I am beginning to understand that the Papp engine was a cavitation based device.
In the 1960's Papp used water for his fuel. Papp must have produced water crystals in the compression part of the cylinder cycle where the volume of the cylinder was decreasing. During this increasing pressure environment inside the cylinder, cavitation bubbles must have formed thereby producing ultra dense water crystals.
For example, some larger diesel engines suffer from cavitation due to high compression and undersized cylinder walls. Vibrations of the cylinder wall induce alternating low and high pressure in the coolant against the cylinder wall. The result is pitting of the cylinder wall, which will eventually let cooling fluid leak into the cylinder and combustion gases to leak into the coolant.

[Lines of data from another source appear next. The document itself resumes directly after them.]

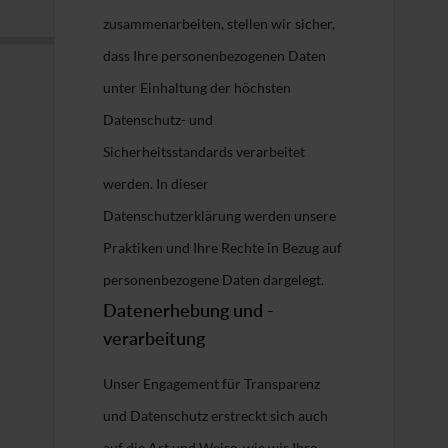
zusammenarbeiten, stellen wir sicher,
dass Ihre personenbezogenen Daten
unter Einhaltung der höchsten
Datenschutz- und
Sicherheitsstandards verarbeitet
werden. In dieser
Datenschutzerklärung werden unsere
Praktiken und Ihre Rechte in Bezug auf
personenbezogene Daten dargelegt.
Datenerhebung und -
verarbeitung
Unser Engagement für Transparenz
und Datenschutz erstreckt sich auch
auf die Art und Weise, wie wir Ihre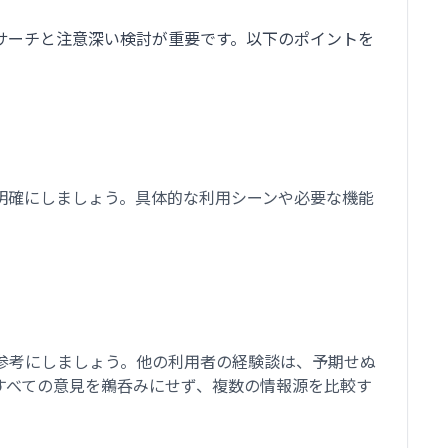
サーチと注意深い検討が重要です。以下のポイントを
明確にしましょう。具体的な利用シーンや必要な機能
参考にしましょう。他の利用者の経験談は、予期せぬ
すべての意見を鵜呑みにせず、複数の情報源を比較す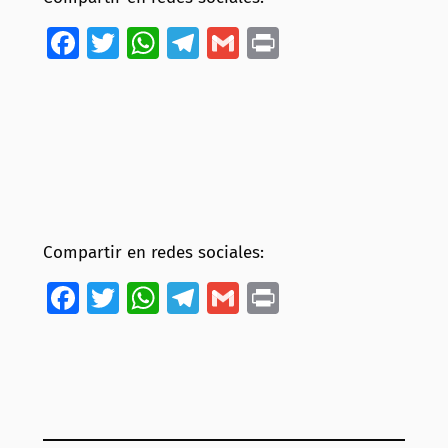
Facebook
Twitter
WhatsApp
Telegram
Gmail
Print
Compartir en redes sociales:
Facebook
Twitter
WhatsApp
Telegram
Gmail
Print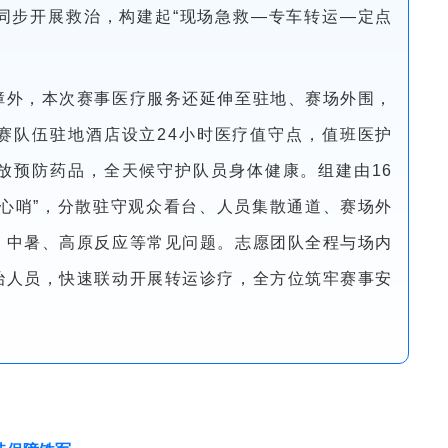
同步开展救治，构建起“现场急救—专车转运—定点
障外，本次赛事医疗服务还延伸至驻地、赛场外围，
赛队伍驻地酒店设立24小时医疗值守点，值班医护
放预防药品，全天候守护队员身体健康。组建由16
心哨”，分散驻守观众看台、人员集散通道、赛场外
、中暑、高原反应等常见问题。志愿团队全程与场内
治人员，快速联动开展转运诊疗，全方位筑牢赛事安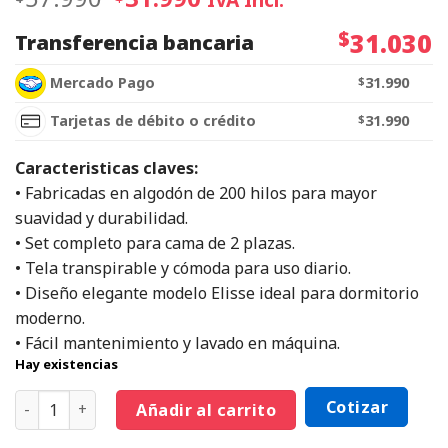
$
31.030
Transferencia bancaria
Mercado Pago
$
31.990
Tarjetas de débito o crédito
$
31.990
Caracteristicas claves:
• Fabricadas en algodón de 200 hilos para mayor
suavidad y durabilidad.
• Set completo para cama de 2 plazas.
• Tela transpirable y cómoda para uso diario.
• Diseño elegante modelo Elisse ideal para dormitorio
moderno.
• Fácil mantenimiento y lavado en máquina.
Hay existencias
Cotizar
Añadir al carrito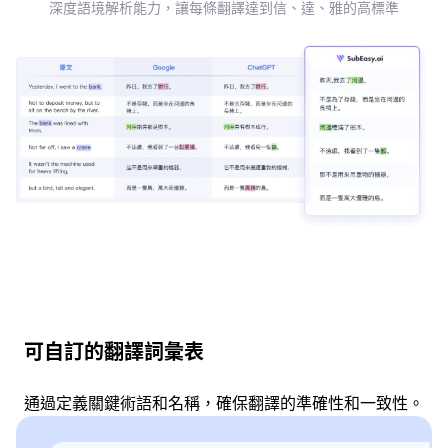
深度語境解析能力，讓每條翻譯達到信、達、雅的高標準
可自訂的翻譯詞彙表
通過定義關鍵術語和名稱，確保翻譯的準確性和一致性。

Cavitation seems to be a problem inherent to the design of all sorts of internal combustion engines.
From about the 1980s, new designs of smaller gasoline engines also displayed cavitation phenomena. One answer to the need for smaller and lighter engines was a smaller coolant volume and a correspondingly higher coolant flow velocity. This gave rise to rapid changes in flow velocity and therefore rapid changes of static pressure in areas of high heat transfer. Where resulting vapor bubbles collapsed against a surface, they had the effect of first disrupting protective oxide layers (of cast aluminium materials) and then repeatedly damaging the newly formed surface, preventing the action of some types of corrosion inhibitor (such as silicate based inhibitors). A final problem was the effect that increased material temperature had on the relative electrochemical reactivity of the base metal and its alloying constituents. The result was deep pits that could form and penetrate the engine head in a matter of hours when the engine was running at high load and high speed. These effects could largely be avoided by the use of organic corrosion inhibitors or (preferably) by designing the engine head in such a way as to avoid certain cavitation inducing conditions.
To stop the cavitation based erosion of the cylinder walls and the subsequent loss of compression over time, Papp went to noble gases which produce ultra dense noble gas crystals during the compression stage of the cylinder cycle but the formation of ultra dense noble gas crystals did not damage the cylinder walls. Papp used noble gas additives in his fuel formula in the design of his water fueled engine. In his development work on that fuel type, Papp must have discovered the noble gases can form ultra dense crystals just like water does.
When Papp fired a spark, the ultra dense noble gas crystals exploded as happens in the Holmlid experiment when the ultra dense hydrogen crystals produce atomic particle fragments that move outward at 3/4 the speed of light. Currently, Holmlid does not capture that huge amount of energy inherent to his expanding plasma.